◆ What the task requires
What you return should be the entries, unchanged, without their pictures.

◆ Information shown
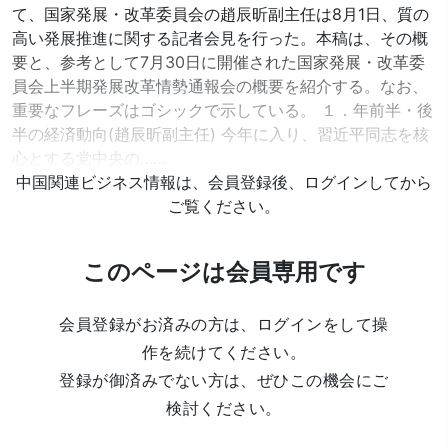
て、国家発展・改革委員会の趙辰昕副主任は8月1日、質の
高い発展推進に関する記者会見を行った。本稿は、その概
要と、参考として7月30日に開催された国家発展・改革委
員会上半期発展改革情勢通報会の概要を紹介する。なお、
重要なフレーズはゴシックで示している。 １．年前半・後
半の経済動向(趙辰昕副主任) 今年に入り、習近平同志を核
心とする党中央の……
中国関連ビジネス情報は、会員登録後、ログインしてから
ご覧ください。
このページは会員専用です
会員登録がお済みの方は、ログインをして操
作を続けてください。
登録が御済みでない方は、ぜひこの機会にご
検討ください。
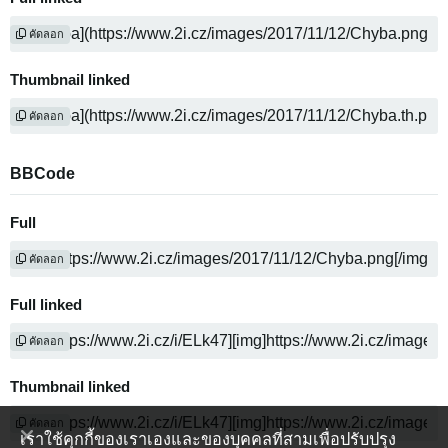
คัดลอก
Thumbnail linked
คัดลอก
BBCode
Full
คัดลอก
Full linked
คัดลอก
Thumbnail linked
คัดลอก
เราใช้คุกกี้ของเราเองและของบุคคลที่สามเพื่อปรับปรุง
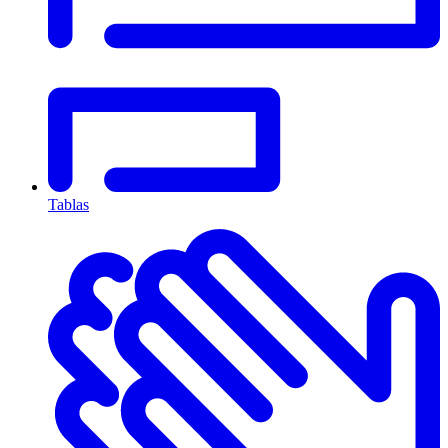
Tablas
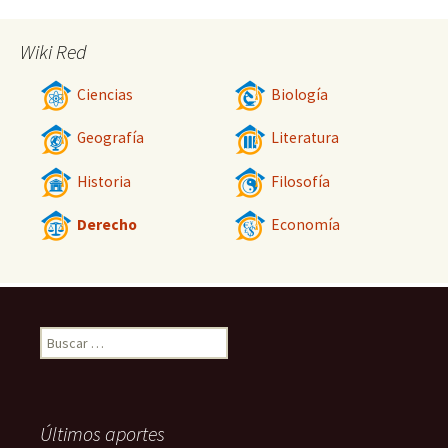
Wiki Red
Ciencias
Biología
Geografía
Literatura
Historia
Filosofía
Derecho
Economía
Buscar:
Últimos aportes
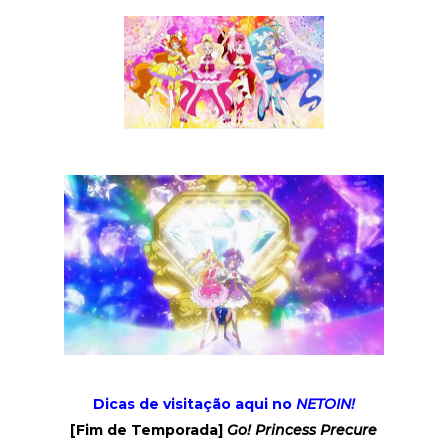
Dicas de visitação aqui no
NETOIN!
[Fim de Temporada]
Go! Princess Precure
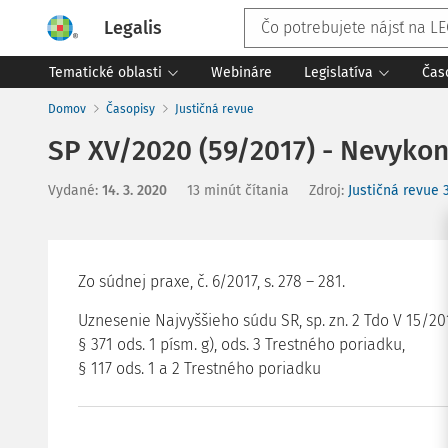
Legalis
Tematické oblasti
Webináre
Legislatíva
Čas
Domov
Časopisy
Justičná revue
SP XV/2020 (59/2017) - Nevyk
Vydané
:
14. 3. 2020
13 minút čítania
Zdroj
:
Justičná revue 
Zo súdnej praxe, č. 6/2017, s. 278 – 281.
Uznesenie Najvyššieho súdu SR, sp. zn. 2 Tdo V 15/20
§ 371 ods. 1 písm. g), ods. 3 Trestného poriadku,
§ 117 ods. 1 a 2 Trestného poriadku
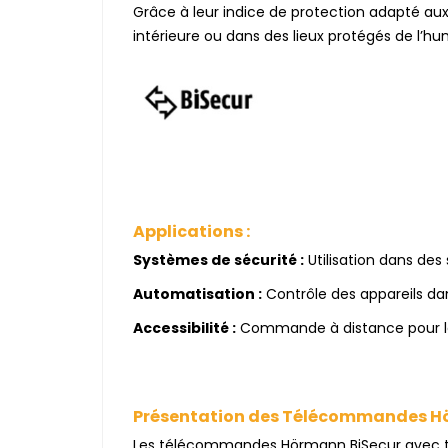
Grâce à leur indice de protection adapté a
intérieure ou dans des lieux protégés de l’h
Applications :
Systèmes de sécurité :
Utilisation dans des
Automatisation :
Contrôle des appareils dan
Accessibilité :
Commande à distance pour les
Présentation des Télécommandes H
Les télécommandes Hörmann BiSecur avec techn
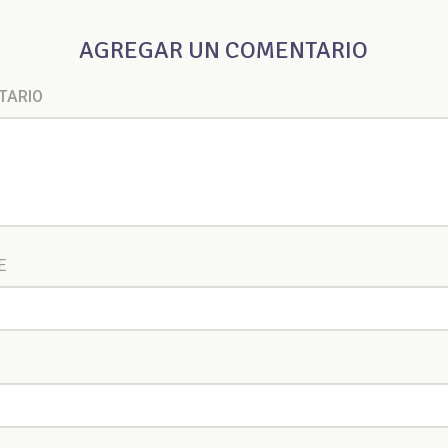
AGREGAR UN COMENTARIO
TARIO
E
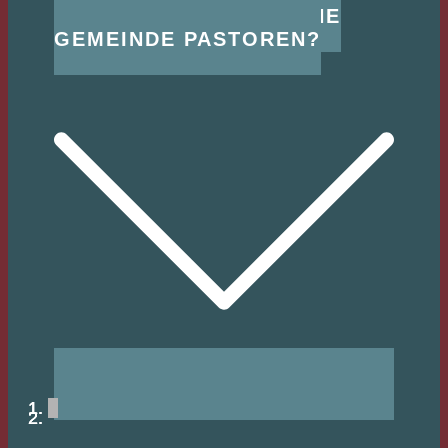
WARUM BRAUCHT EINE
GEMEINDE PASTOREN?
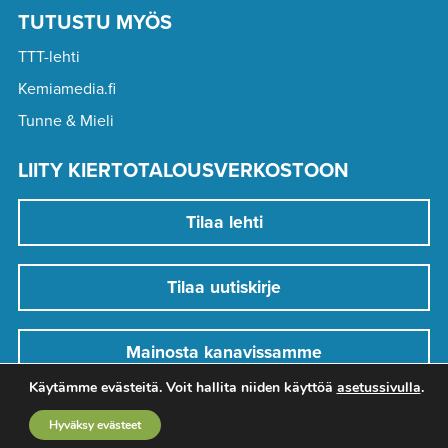
TUTUSTU MYÖS
TTT-lehti
Kemiamedia.fi
Tunne & Mieli
LIITY KIERTOTALOUSVERKOSTOON
Tilaa lehti
Tilaa uutiskirje
Mainosta kanavissamme
Käytämme evästeitä. Voit hallita niiden käyttöä
asetussivulla
.
Hyväksy evästeet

◆ Your solution
て、国家発展・改革委員会の趙辰昕副主任は8月1日、質の
高い発展推進に関する記者会見を行った。本稿は、その概
要と、参考として7月30日に開催された国家発展・改革委
員会上半期発展改革情勢通報会の概要を紹介する。なお、
重要なフレーズはゴシックで示している。 １．年前半・後
半の経済動向(趙辰昕副主任) 今年に入り、習近平同志を核
心とする党中央の……
中国関連ビジネス情報は、会員登録後、ログインしてから
ご覧ください。
このページは会員専用です
会員登録がお済みの方は、ログインをして操
作を続けてください。
登録が御済みでない方は、ぜひこの機会にご
検討ください。
คัดลอก
Thumbnail linked
คัดลอก
BBCode
Full
คัดลอก
Full linked
คัดลอก
Thumbnail linked
คัดลอก
เราใช้คุกกี้ของเราเองและของบุคคลที่สามเพื่อปรับปรุง
Tablas
Wiki Red
Ciencias
Biología
Geografía
Literatura
Historia
Filosofía
Derecho
Economía
Buscar:
Últimos aportes
Dicas de visitação aqui no
NETOIN!
[Fim de Temporada]
Go! Princess Precure
Legalis
Tematické oblasti
Webináre
Legislatíva
Čas
Domov
Časopisy
Justičná revue
SP XV/2020 (59/2017) - Nevyk
Vydané
:
14. 3. 2020
13 minút čítania
Zdroj
:
Justičná revue 
Zo súdnej praxe, č. 6/2017, s. 278 – 281.
Uznesenie Najvyššieho súdu SR, sp. zn. 2 Tdo V 15/20
§ 371 ods. 1 písm. g), ods. 3 Trestného poriadku,
§ 117 ods. 1 a 2 Trestného poriadku
Grâce à leur indice de protection adapté a
intérieure ou dans des lieux protégés de l’h
Applications :
Systèmes de sécurité :
Utilisation dans des
Automatisation :
Contrôle des appareils dan
Accessibilité :
Commande à distance pour les
Présentation des Télécommandes H
Les télécommandes Hörmann BiSecur avec techn
AGREGAR UN COMENTARIO
TARIO
E
WARUM BRAUCHT EINE
GEMEINDE PASTOREN?
TUTUSTU MYÖS
TTT-lehti
Kemiamedia.fi
Tunne & Mieli
LIITY KIERTOTALOUSVERKOSTOON
Tilaa lehti
Tilaa uutiskirje
Mainosta kanavissamme
Käytämme evästeitä. Voit hallita niiden käyttöä
asetussivulla
.
Hyväksy evästeet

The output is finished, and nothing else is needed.